Texas tops a list of 97 jurisdictions ranked by oil and gas executives for investment allure in an annual survey by the conservative Fraser Institute of Canada.
Venezuela ranked last in the survey, which had 333 respondents.
The survey ranks jurisdictions—states, provinces, geographical regions such as offshore areas, and countries—according to the extent of their oil and gas investment barriers.
It evaluates jurisdictions by assigning scores on each of 16 questions about factors known to affect investment decisions. The scores yield a “policy perception index,” which the institute applies to jurisdictions grouped by proved oil and gas reserves.

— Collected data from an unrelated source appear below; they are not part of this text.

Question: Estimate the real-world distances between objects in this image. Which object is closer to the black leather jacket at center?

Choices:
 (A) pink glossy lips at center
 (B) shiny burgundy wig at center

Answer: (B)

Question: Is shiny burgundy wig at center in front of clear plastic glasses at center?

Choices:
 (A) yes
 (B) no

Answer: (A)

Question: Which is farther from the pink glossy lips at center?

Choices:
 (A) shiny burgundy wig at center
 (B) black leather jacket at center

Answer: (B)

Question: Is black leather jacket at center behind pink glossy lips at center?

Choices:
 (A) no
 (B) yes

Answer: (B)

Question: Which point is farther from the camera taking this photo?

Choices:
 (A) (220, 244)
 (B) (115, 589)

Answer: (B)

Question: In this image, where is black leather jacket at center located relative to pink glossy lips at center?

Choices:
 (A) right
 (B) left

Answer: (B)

Of the 15 jurisdictions with the largest petroleum reserves, the five ranking highest in investment attractiveness, in descending order, are Texas, the United Arab Emirates, Alberta, Kuwait, and Egypt.
The five least attractive jurisdictions in the large-reserves category, starting at bottom, are Venezuela, Libya, Iraq, Indonesia, and Nigeria. They account for 41% of the oil and gas reserves of all jurisdictions covered by the survey.

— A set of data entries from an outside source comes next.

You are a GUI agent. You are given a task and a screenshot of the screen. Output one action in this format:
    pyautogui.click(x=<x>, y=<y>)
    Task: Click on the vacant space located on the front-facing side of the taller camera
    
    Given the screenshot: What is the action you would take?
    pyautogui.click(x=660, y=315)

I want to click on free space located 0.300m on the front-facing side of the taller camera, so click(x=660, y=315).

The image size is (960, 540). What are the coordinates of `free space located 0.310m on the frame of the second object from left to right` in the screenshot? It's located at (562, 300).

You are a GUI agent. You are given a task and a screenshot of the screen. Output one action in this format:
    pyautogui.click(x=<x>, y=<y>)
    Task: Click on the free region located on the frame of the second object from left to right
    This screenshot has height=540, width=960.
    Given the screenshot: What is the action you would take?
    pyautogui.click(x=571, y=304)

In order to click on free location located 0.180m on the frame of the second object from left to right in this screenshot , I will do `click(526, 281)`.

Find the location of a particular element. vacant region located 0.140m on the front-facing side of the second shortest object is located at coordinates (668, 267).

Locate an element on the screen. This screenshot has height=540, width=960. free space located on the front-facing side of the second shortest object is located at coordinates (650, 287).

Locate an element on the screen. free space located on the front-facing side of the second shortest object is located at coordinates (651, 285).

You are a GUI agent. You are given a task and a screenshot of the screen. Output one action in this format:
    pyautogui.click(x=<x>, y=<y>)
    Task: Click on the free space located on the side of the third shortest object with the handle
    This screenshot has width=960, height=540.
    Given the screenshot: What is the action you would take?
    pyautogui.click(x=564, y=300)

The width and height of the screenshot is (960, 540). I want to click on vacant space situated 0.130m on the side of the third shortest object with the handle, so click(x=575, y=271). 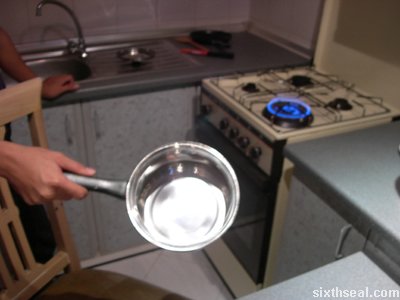 Where is `sink basin`? sink basin is located at coordinates (47, 67). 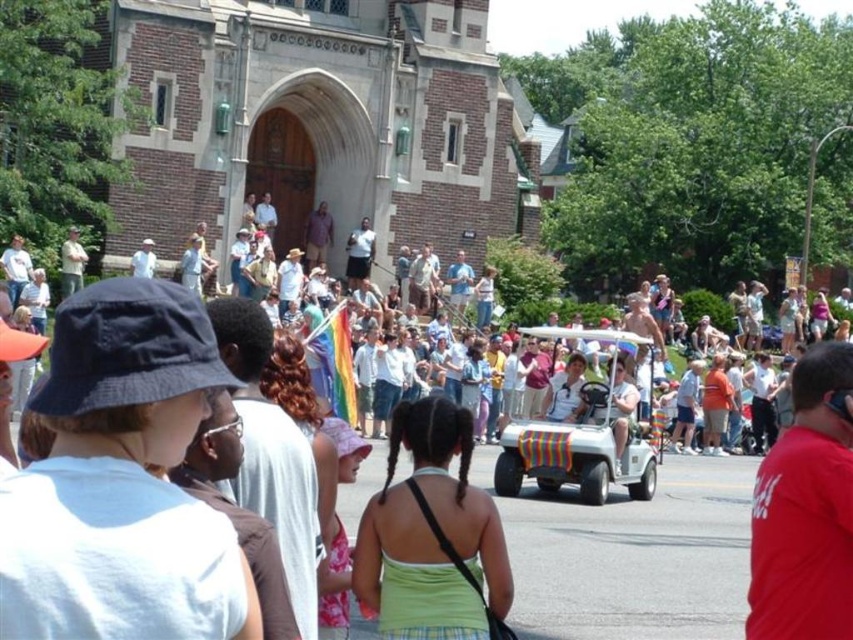 Question: Is white cotton shirt at center below white plastic golf cart at center?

The 97 jurisdictions evaluated account for 52% of global oil and gas reserves and 66% of production.
In the group of 39 jurisdictions with medium-range reserves, the 10 most attractive for investment are Oklahoma, North Dakota, Newfoundland & Labrador, West Virginia, Norway-Other, Wyoming, Norway-North Sea, the UK North Sea Offshore, Arkansas, and the Netherlands.
Among 39 jurisdictions with relative small reserves, the top 10 are Kansas, Saskatchewan, South Australia, Manitoba, New Zealand, Mississippi, Montana, Namibia, the UK-Other, and Alabama.
Uncorrected for reserves size, the top 10 jurisdictions for investment allure are Texas, Oklahoma, North Dakota, Newfoundland & Labrador, West Virginia, Kansas, Saskatchewan, Norway-Offshore (except North Sea), Wyoming, and South Australia.
Without correction for reserves, the bottom 10 jurisdictions are Venezuela, Bolivia, Libya, Iraq, Ecuador, Indonesia, California, Cambodia, France, and Yemen.